[Assignment] Only an exact repetition of every entry counts as the answer.

*** Dataset extract

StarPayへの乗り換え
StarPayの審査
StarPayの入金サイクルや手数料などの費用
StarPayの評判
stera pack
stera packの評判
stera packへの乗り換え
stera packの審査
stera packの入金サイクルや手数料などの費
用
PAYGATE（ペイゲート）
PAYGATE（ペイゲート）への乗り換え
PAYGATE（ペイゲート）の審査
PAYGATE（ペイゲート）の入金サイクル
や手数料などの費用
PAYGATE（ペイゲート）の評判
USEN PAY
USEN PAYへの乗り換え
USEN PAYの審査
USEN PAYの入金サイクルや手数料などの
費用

******

[Response to this task]
StarPayへの乗り換え
StarPayの審査
StarPayの入金サイクルや手数料などの費用
StarPayの評判
stera pack
stera packの評判
stera packへの乗り換え
stera packの審査
stera packの入金サイクルや手数料などの費
用
PAYGATE（ペイゲート）
PAYGATE（ペイゲート）への乗り換え
PAYGATE（ペイゲート）の審査
PAYGATE（ペイゲート）の入金サイクル
や手数料などの費用
PAYGATE（ペイゲート）の評判
USEN PAY
USEN PAYへの乗り換え
USEN PAYの審査
USEN PAYの入金サイクルや手数料などの
費用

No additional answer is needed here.